十字架への道 復活第5主日(ヨハネ14・1~12)

イエスは「わたしは道であり、真理であり、命である」と語ります。ひとことで「みち」と言っても未知数です。道、路、途、倫、軌、塗…など、数多く挙げることができます。これらの中でも「道(人間が踏んでいくみち)」「路(足で踏む)」「途(歩行する道)」は一番ポピュラーでしょうか…。人生での深い意味を持つのは何と言っても「道」です。日本では茶道、華道、柔道、剣道というように、精神性を重視した「道」がたいせつなものです。単に強いだけではなく、その道を究めるような姿勢です。人生の歩み、精神的な姿勢を問うものです。

イエスは「わたしは道であり、真理であり、命である」ということばを受難、すなわち十字架につけられる前に遺言のような形で弟子たちに語っていきます。死を覚悟した思いがこの中には含まれているのではないでしょうか。イエスにとって十字架への道は孤独、軽蔑、苦痛が伴うものです。十字架刑は重罪人への処刑、軽蔑の対象でしたが、イエスはあえて担っていきます。パウロの言葉が印象的です。「十字架の言葉は滅んでいく者にとっては愚かなものですが、わたしたち救われる者には神の力です」(一コリ1・18)。「ユダヤ人はしるしを求め、ギリシア人は知恵を探しますが、わたしたちは十字架につけられたキリストを宣べ伝えています」(一コリ1・28)。

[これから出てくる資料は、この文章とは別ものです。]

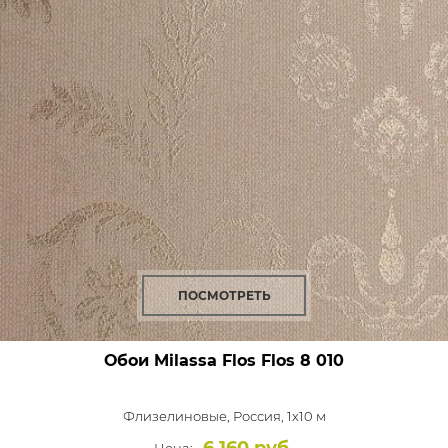
ПОСМОТРЕТЬ
Обои Milassa Flos
Flos 8 010
Флизелиновые,
Россия, 1x10 м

イエスは孤独を体験していきます。事実、多くの弟子たちが怖さのあまり、イエスのもとから離れ、おびえきっていました。孤独との戦いは十字架に見えてくる姿です。そんな十字架にあって、パウロは次のように語ります。「あなたがたを耐えられないような試練にあわせることはなさらず、試練と共に、それに耐えられるよう、逃れる道をも備えていてくださいます」(一コリ10・13)。苦しみだけでなく復活への道もイエスは私たちに保証してくれます。